Si l'on veut procéder par analogie et si l'on veut des faits de volonté du même ordre, on peut dire que l'acte d'adjudication a la même nature juridique que la délibération d'un conseil municipal décidant que tel contrat sera passé par le maire (2). Ici aussi, il faut distinguer deux choses 1o la manifestation unilatérale de volonté du conseil municipal; 2o l'acte contractuel passé par le maire. La délibération du conseil municipal n'est qu'un fait de volonté : c'est la condition mise par la loi pour que le maire puisse conclure le contrat régulièrement.

En résumé, l'adjudication proprement dite n'est pas un « marché »; ce n'est pas un acte contractuel. C'est une manifestation unilatérale de volonté d'agents administratifs; manifestation de volonté qui est la condition mise par les règlements à l'exercice de la compétence de l'agent investi du pouvoir de contracter.

Ce point dégagé, tout devient très simple. On appliquera à l'adjudication le régime juridique ordinaire des manifestations unilatérales de volonté (3).
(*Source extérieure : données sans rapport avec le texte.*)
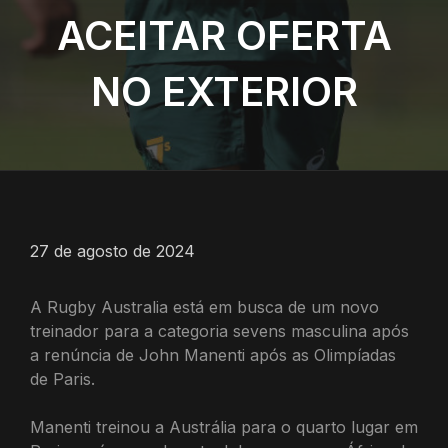
ACEITAR OFERTA
NO EXTERIOR
27 de agosto de 2024
A Rugby Australia está em busca de um novo
treinador para a categoria sevens masculina após
a renúncia de John Manenti após as Olimpíadas
de Paris.
Manenti treinou a Austrália para o quarto lugar em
(1) Voyez sur ce point G. JEZE, Principes généraux du Droit administratif, p. 65 et s. Cpr. DUGUIT, l'Etat, I, p. 415 et s.

(2) Evidemment, les pouvoirs du bureau d'adjudication ne sont pas les mêmes que ceux du conseil municipal. Ce dernier a un pouvoir discrétionnaire, tandis que le bureau d'adjudication a une compétence absolument liée.

(3) Sur ce régime, voyez GASTON JEZE, Principes généraux, op. cit., p. 90 et s.